Júlia Keserű is a research fellow at Open Future, contributing to our Steering AI Investment line of work. Holding a master’s degree in International Studies from Corvinus University Budapest, she has two decades of nonprofit leadership, advocacy, and research experience centered on transparency, human rights, social justice, and technology.
Julia began her career in Hungary’s transparency advocacy community, where she and colleagues at K-Monitor developed the country’s first data-driven tools to support investigative journalists and civil society organizations. She advocated for stronger transparency and anti-corruption regimes and led research projects that examined the role of data-driven systems in the fight against corruption.
Between 2012 and 2015, Julia was the international policy lead at Washington DC-based Sunlight Foundation, where she advised civil society and government actors from around the world on their data-driven transparency projects.
Julia spent eight years at The Engine Room, a global nonprofit researching emerging technologies and human rights activism, first as a program lead, later as Executive Director of the globally distributed organization. Under her leadership, the organization led flagship research projects exposing how humanitarian actors experiment with emerging technologies and advised hundreds of small nonprofits and large INGOs on adopting responsible, safe, and secure data infrastructures.

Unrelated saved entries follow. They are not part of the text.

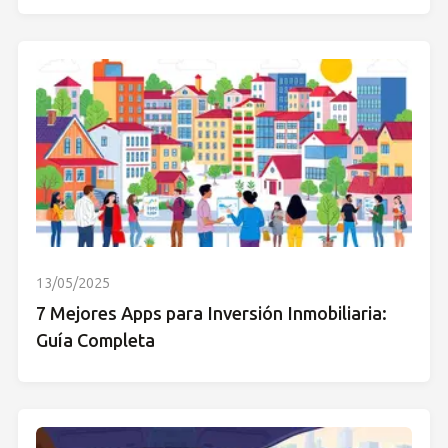
13/05/2025
7 Mejores Apps para Inversión Inmobiliaria:
Guía Completa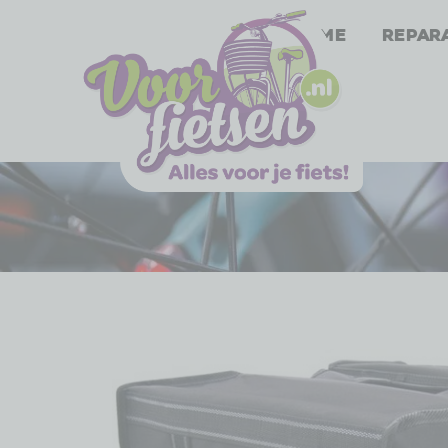
Home
Repar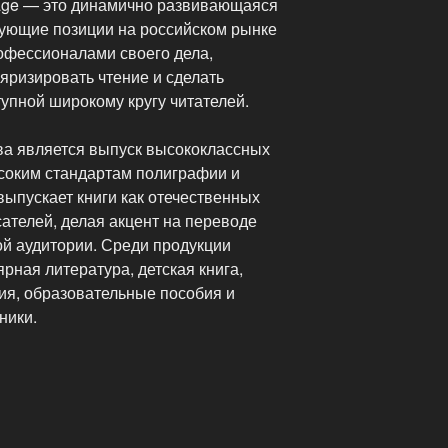
age — это динамично развивающаяся
ующие позиции на российском рынке
офессионалами своего дела,
яризировать чтение и сделать
упной широкому кругу читателей.
ва является выпуск высококлассных
соким стандартам полиграфии и
 выпускает книги как отечественных
сателей, делая акцент на переводе
й аудитории. Среди продукции
рная литература, детская книга,
ия, образовательные пособия и
ники.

Julia has been a consistent advocate for future-proof privacy regimes in the online world and has written many articles, essays, and op-eds on issues of data ethics, privacy, and human rights. As a Senior Tech Policy Fellow at the Mozilla Foundation, she created the DataBodyProject—a policy research initiative exploring how bodily integrity can be better integrated into technology industry norms and regulations. Her work and essays have appeared in numerous global and Hungarian outlets, including Noema Magazine and the LA Times.